<<<<

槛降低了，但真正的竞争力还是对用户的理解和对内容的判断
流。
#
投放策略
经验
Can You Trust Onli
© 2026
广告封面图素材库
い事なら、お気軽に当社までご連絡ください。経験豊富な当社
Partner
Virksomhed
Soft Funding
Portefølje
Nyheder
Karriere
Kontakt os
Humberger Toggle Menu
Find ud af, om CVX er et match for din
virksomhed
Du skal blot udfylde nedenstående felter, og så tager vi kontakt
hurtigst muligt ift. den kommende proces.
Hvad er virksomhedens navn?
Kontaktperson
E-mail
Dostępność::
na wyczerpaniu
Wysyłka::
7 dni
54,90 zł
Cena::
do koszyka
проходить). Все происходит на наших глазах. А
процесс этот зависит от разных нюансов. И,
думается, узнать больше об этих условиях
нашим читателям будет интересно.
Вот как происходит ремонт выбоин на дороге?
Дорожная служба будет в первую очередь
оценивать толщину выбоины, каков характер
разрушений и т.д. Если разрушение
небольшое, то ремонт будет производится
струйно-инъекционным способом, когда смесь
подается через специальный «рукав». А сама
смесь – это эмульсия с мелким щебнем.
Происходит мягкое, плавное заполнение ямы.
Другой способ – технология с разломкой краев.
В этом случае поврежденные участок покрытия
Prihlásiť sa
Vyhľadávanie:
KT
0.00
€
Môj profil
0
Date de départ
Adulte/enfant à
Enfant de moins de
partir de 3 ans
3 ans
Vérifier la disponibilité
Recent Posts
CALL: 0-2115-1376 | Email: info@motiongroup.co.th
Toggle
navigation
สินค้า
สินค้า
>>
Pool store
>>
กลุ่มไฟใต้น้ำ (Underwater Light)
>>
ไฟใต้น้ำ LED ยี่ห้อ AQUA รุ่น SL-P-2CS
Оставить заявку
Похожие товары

>>>>

= Problem details =
Only the lines from the one that contains "Recent Posts" to the end of the data should be output, exactly as they appear.

= Solution =
Recent Posts
CALL: 0-2115-1376 | Email: info@motiongroup.co.th
Toggle
navigation
สินค้า
สินค้า
>>
Pool store
>>
กลุ่มไฟใต้น้ำ (Underwater Light)
>>
ไฟใต้น้ำ LED ยี่ห้อ AQUA รุ่น SL-P-2CS
Оставить заявку
Похожие товары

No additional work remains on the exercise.